“Young people in my country have a future thanks to clothes donations”


“The management of used clothes in developed countries generates resources in countries like mine. This means that many young people have the opportunity to carry out professional training and a future career,” explained Apili Vieira during her two day visit to Asturias as part of the European Week for Waste Reduction.

The 36 year-old teaches the Business and Administration course at the Bissora Vocational School, one of the educational projects that we support in Guinea Bissau in collaboration with our local partner, ADPP. “Clothes reuse meets some of the many needs of Africa,” she commented. “Some people think that those clothes are wasted, but it means vulnerable people have access to education, health, agriculture… I’d like people to understand that donating clothes isn’t a fruitless exercise.”

The benefits obtained through used clothes management enable Humana Fundación Pueblo para Pueblo to fund and develop environmental protection programmes in Spain and development initiatives in developing countries. Currently, 13 million people participate in 700 active development projects across five continents.

One of these is the Bissora Vocational School in Guinea Bissau: it’s a professional training school which offers courses to young out of school people, to enable them to join the job market and even start their own small business ventures. They receive both practical and theoretical training in the following courses: agriculture, construction, business and administration, solar energy, electricity, and plumbing. These courses have been designed to meet the needs of the communities surrounding the college.

Bissora Vocational School was inaugurated in 1994 and our local partner, ADPP, has been managing it since 1996. Each course is 11 months-long and since it opened, the school has trained over 1,200 young people. A significant portion of them are young women: the school works to mainstream gender issues and promote young women’s integration into the labour force, even in professionals that are traditionally for men.

“About a quarter of the population is between 18 and 32 years-old. They make up the mainstay of Guinea Bissau’s productive sector. For this reason, training them makes a significant contribution to national economic development,” ADPP confirms. The add: “The school emphasizes entrepreneurship and trains young people to carry out their work well.” An internal survey reveals that 25% of graduates have been employed by companies and half of them go on to create their own small businesses as contractors or freelancers, sometimes even providing employment for others.

During her visit to Europe, Apili shared her story in Lisbon and also Asturias.
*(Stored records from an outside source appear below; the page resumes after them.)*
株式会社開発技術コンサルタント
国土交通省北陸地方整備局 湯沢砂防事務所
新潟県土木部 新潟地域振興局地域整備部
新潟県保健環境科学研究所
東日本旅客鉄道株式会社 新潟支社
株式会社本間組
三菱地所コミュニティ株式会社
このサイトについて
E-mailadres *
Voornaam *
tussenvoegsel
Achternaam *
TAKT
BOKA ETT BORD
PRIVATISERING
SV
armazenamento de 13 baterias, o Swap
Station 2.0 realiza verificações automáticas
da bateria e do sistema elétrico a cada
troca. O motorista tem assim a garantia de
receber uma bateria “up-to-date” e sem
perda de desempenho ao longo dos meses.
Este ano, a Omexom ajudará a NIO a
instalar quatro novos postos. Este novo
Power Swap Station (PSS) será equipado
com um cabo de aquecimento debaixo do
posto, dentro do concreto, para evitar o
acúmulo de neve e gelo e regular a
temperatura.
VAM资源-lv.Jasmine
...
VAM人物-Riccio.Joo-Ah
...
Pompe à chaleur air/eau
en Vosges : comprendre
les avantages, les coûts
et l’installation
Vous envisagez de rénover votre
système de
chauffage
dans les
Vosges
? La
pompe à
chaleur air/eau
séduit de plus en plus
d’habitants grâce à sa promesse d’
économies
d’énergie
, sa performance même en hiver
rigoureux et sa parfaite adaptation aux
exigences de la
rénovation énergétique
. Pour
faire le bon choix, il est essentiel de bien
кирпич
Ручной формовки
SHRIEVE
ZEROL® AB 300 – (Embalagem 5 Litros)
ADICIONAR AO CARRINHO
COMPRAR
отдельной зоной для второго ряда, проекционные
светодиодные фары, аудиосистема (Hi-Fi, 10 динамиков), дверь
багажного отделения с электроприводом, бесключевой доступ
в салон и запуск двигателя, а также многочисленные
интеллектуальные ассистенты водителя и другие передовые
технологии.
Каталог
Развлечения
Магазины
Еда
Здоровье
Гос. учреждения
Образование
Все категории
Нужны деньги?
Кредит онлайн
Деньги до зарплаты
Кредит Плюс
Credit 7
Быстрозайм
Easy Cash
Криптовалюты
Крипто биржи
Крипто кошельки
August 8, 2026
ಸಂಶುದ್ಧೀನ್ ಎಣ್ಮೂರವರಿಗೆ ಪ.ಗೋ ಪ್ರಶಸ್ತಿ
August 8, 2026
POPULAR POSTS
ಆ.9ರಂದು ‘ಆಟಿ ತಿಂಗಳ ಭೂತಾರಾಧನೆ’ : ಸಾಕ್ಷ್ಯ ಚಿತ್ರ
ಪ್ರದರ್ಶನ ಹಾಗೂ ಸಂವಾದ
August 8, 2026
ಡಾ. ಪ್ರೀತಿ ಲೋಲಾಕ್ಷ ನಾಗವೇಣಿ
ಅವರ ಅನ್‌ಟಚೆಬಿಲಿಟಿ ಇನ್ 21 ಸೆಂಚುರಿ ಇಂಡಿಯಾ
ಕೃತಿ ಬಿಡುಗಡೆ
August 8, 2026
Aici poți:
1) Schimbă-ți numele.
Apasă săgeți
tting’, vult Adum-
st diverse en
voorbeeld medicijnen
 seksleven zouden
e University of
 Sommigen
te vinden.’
While she was here in Spain, accompanied by the Manager of the Humana Delegation in Asturias, Ricardo Rodríguez, she took advantage of the visit to meet and speak with the Director of the Asturian Agency for Cooperation, Gimena Llamedo; a group of managers from Masymas Supermarkets, and Patricia Hernandez, Manager of Los Prados Shopping Centre.

Furthermore, she participated in several activities organized by the Gerencia Área Sanitaria III at the San Augustin de Aviles Hospital, and a roundtable where she explained how clothes donations directly influence the improvement of quality of life in less fortunate communities.